Just Words? You Say Efficacy, And I Say Effectiveness

As anyone will tell you, different words can mean different things to different people. And so it is with government healthcare outcomes experts, as well. Consider efficacy and effectiveness, which are often used interchangeably to the possible detriment of those who rely on reimbursement decisions, according to a new analysis.

To be clear, effectiveness is used to describe drugs in real-world circumstances where the patient population and other variables cannot be controlled. By contrast, efficacy is used to describe how a drug performs in an ideal or controlled setting, such as a clinical trial. Yet some confusion apparently exists when it comes to using the correct word.

Of 38 health technology assessments conducted between 2005 and 2011 by agencies in English-speaking countries, 20 indicated they were evaluating effectiveness. Of those, however, only one actually evaluated effectiveness. Conversely, 17 stated they were measuring efficacy and did so, according to the analysis by Context Matters, a data analytics firm.

The agencies stated they measure efficacy and effectiveness at similar rates - 45 percent and 55 percent, respectively. But the agencies measure effectiveness significantly less frequently - just 3 percent of the time, according to the analysis, which was presented this week at the International Society of Pharmacoeconomics and Outcomes Research conference in Berlin (see this).

Why should this matter? The firm notes that reimbursement decisions are based on HTAs, but the analysis demonstrated that effectiveness is often used when the evidence presented for consideration is, instead, based on clinical trial scenarios rather than real-world circumstances.

"This is an obvious barrier to clear communication, but the implications might be broader," the firm wrote in its poster presentation. "If this is an indication of a more widespread misuse of critical terminology, then researchers, policymakers, and other readers may be misunderstanding the implications of comparative effectiveness and HTA reviews" (see more here).

"The terms confer a different level of rigor. This may appear to be semantics, but there's something imprecise about it. If you interchange these two terms, which mean different things for making reimbursement decisions, it really doesn't make a lot of sense," says Context Matters ceo Yin Ho and co-author of the study, which was presented this week at the International Society of Pharmacoeconomics and Outcomes Research conference in Berlin.

"People are trying to justify spending dollars and regulators are trying to decide whether drugs should be on the market," she tells us. "If people are non-chalant about the use of these terms, it can create a misleading perspective.
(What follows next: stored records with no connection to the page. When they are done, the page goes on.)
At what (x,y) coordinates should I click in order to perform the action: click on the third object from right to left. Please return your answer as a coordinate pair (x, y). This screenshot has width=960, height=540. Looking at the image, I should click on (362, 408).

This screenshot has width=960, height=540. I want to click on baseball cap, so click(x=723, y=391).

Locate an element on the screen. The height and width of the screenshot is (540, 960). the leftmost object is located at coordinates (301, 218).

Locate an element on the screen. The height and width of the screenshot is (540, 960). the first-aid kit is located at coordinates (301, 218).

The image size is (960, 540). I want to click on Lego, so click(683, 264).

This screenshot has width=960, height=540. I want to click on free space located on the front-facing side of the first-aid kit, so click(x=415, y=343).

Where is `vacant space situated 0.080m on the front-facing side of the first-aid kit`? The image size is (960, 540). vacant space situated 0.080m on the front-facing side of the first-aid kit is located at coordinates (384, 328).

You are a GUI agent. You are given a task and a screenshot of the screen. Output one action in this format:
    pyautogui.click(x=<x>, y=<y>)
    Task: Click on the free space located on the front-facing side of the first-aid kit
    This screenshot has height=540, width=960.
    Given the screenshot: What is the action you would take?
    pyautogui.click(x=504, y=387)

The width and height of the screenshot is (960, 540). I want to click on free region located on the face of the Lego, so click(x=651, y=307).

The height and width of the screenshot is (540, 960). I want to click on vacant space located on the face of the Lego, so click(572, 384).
The determinations have large consequences and calls into question their entire methodology... It's partially out of ignorance and partially out of sloppiness and we're not sure why. But it's more than just a blip."

The firm analyzed reviews made by the Canadian Agency for Drugs and Technologies in Health; the UK's National Institute for Health and Clinical Excellence; the Agency for Healthcare Research and Quality in the US; Germany's IQWIG, the Institute for Quality and Efficiency in Healthcare; Healthcare Improvement Scotland, which is a division of the UK's National Health Service; and the Drug Effectiveness Review Project, which is based at Oregon Health & Science University.

7 Comments

As a marketing director for a cardiovascular CRO--writing a lot of content--I love to see I'm not the only one in the world who thinks semantics matter. I always thought of efficacy vs. effectiveness like this.
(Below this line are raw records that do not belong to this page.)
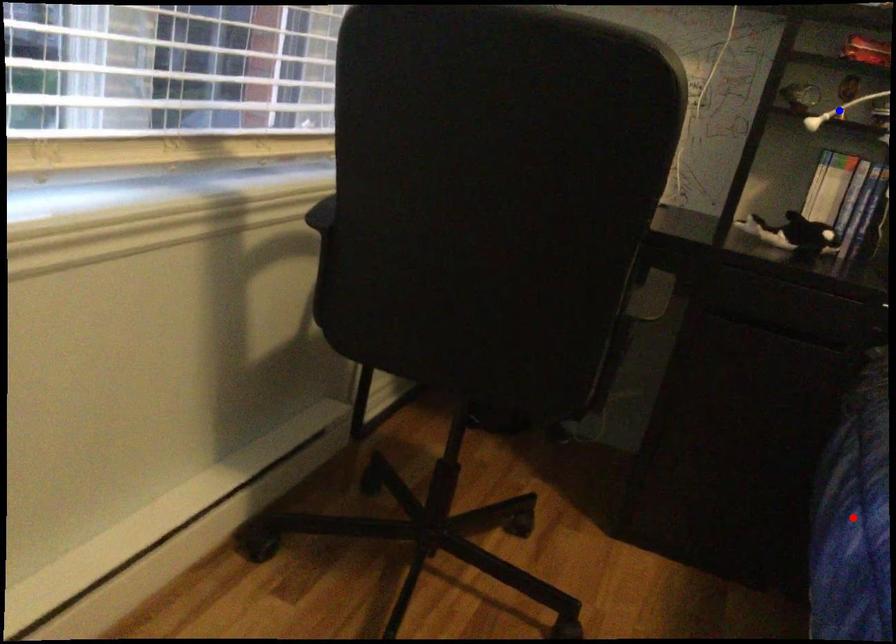 Question: In the image, two points are highlighted. Which point is nearer to the camera? Reply with the corresponding letter.

Choices:
 (A) blue point
 (B) red point

Answer: (B) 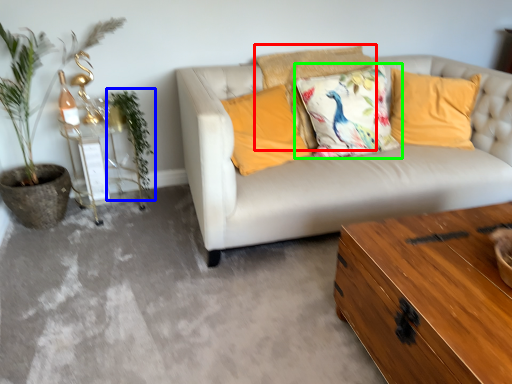 Question: Considering the real-world distances, which object is closest to pillow (highlighted by a red box)? plant (highlighted by a blue box) or pillow (highlighted by a green box).

Choices:
 (A) plant
 (B) pillow

Answer: (B) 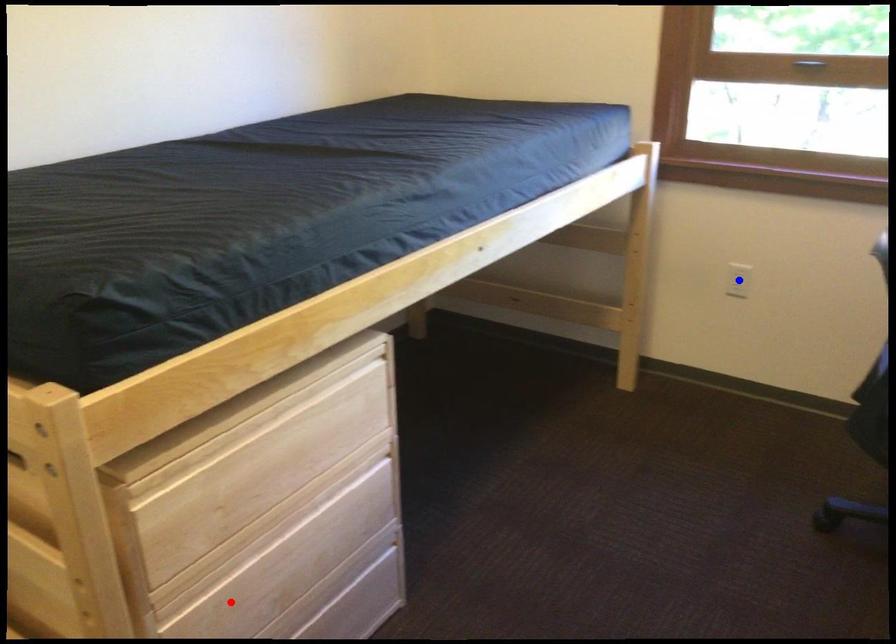 Question: Two points are marked on the image. Which point is closer to the camera?

Choices:
 (A) Blue point is closer.
 (B) Red point is closer.

Answer: (B) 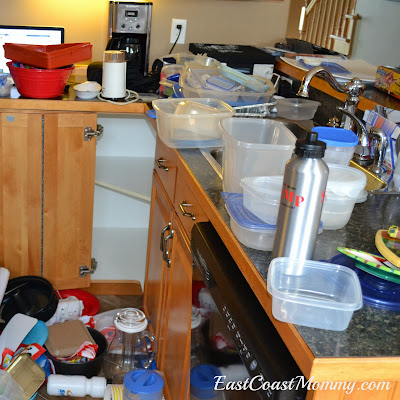 You are a GUI agent. You are given a task and a screenshot of the screen. Output one action in this format:
    pyautogui.click(x=<x>, y=<y>)
    Task: Click on the sink
    
    Given the screenshot: What is the action you would take?
    pyautogui.click(x=350, y=87)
Efficacy means it works scientifically in a specific manner, in a lab, with researchers controlling variables and whatnot. Effectiveness first assumes efficacy and goes one step further to see if a drug "works" in a real world applications.

Now to the semantics of whatnot....

Nov 7, 2012 - 3:01pm
Always assumed efficacy was results within specified endpoints (i.e., LDL reduced relative to placebo or comparator) whereas effectiveness had more to do with health outcomes (fewer MIs, etc.)
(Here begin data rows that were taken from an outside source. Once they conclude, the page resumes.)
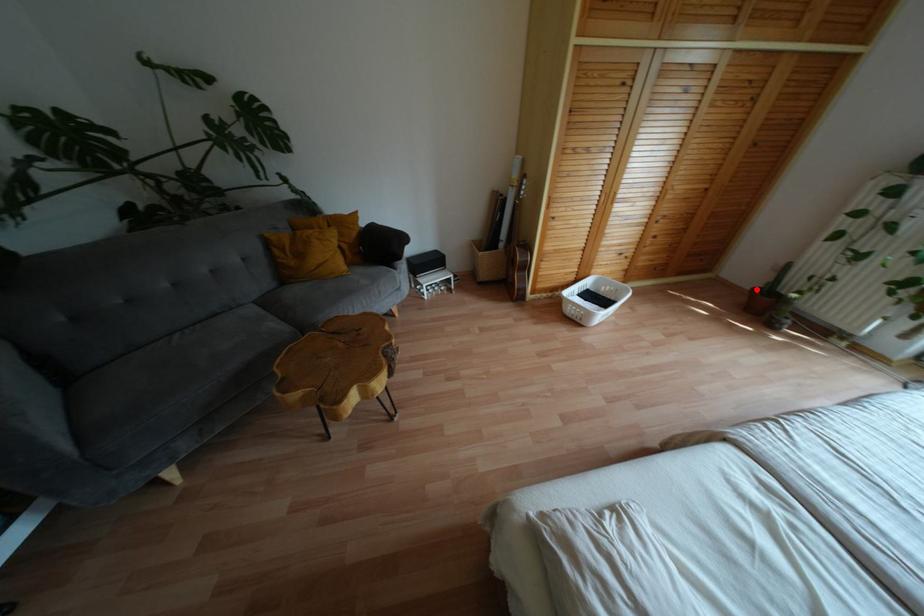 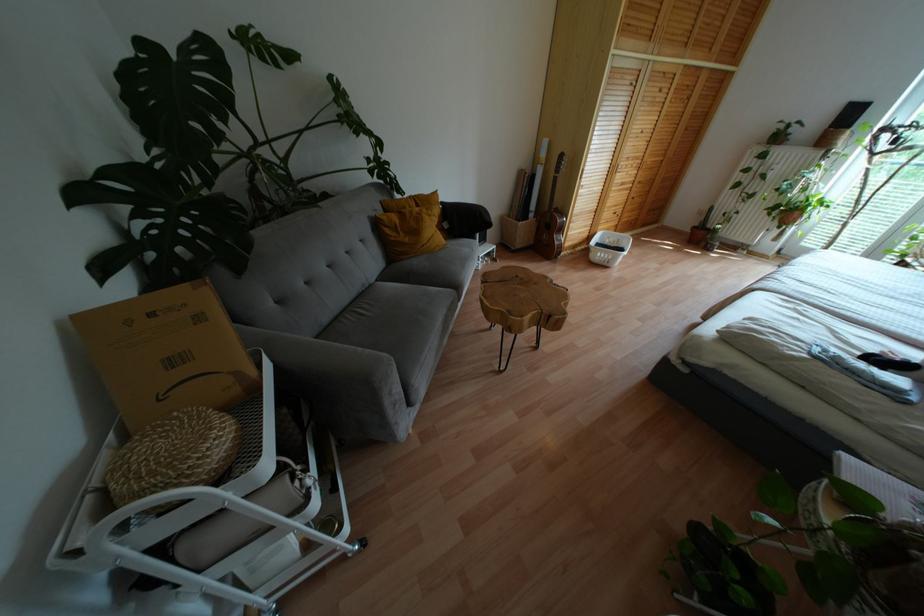 Question: I am providing you with two images of the same scene from different viewpoints. A red point is shown in image1. For the corresponding object point in image2, is it positioned nearer or farther from the camera?

Choices:
 (A) Nearer
 (B) Farther

Answer: (A) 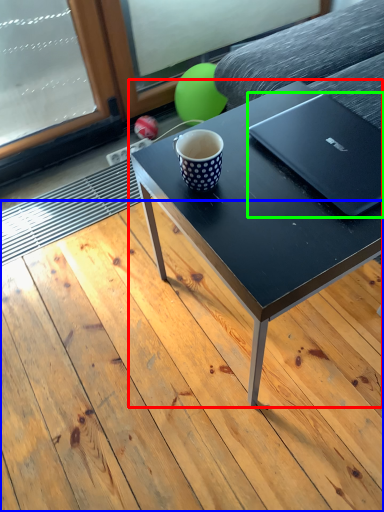 Question: Estimate the real-world distances between objects in this image. Which object is closer to coffee table (highlighted by a red box), plank (highlighted by a blue box) or laptop (highlighted by a green box)?

Choices:
 (A) plank
 (B) laptop

Answer: (B)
Sounds like that's only vaguely "in ballpark."

Nov 7, 2012 - 7:59pm
If you wrote the Obamacare law you use the term effectiveness, as in comparative effective trials. Of course these amateurs should have used the word efficacy. There is no where in the CFR, ICH, or other regs that uses the term effectiveness when trying to demonstrate whether a drug works.

Next thing you know these pensil pushing skinny necktie wearing pinhaps will try to parse the work safety and we can all have a circle jerk over that one.

Nov 7, 2012 - 9:23pm
Google up "comparative effectiveness." Apparently lots of amateurs writing for the Annals, College of Cardiology, etc.
Nov 7, 2012 - 9:48pm
Probably need Reg Agencies to create formal definitions for these words, and how they are to be properly used in reg submsn docs. They can start off by appointing Theresa and JiM as advisors.... Should keep ICH busy for the next 2 years.
Nov 9, 2012 - 2:27pm
@oii - getting a PhD in "Caviling" will be offered as a course for the "displaced" workers in the New World Economy.

I'm sure "safety" will get a lot of attention.

Nov 9, 2012 - 6:16pm
In the last thirty years the two words have changed meaning. I think "effectiveness" should be used to refer to what you learn from clinical trials, since that is the standard described in the law. That would leave "efficacy" to mean what happens in the real world. This is what they meant in the 70's and 80's. But I may be on the losing end of this debate.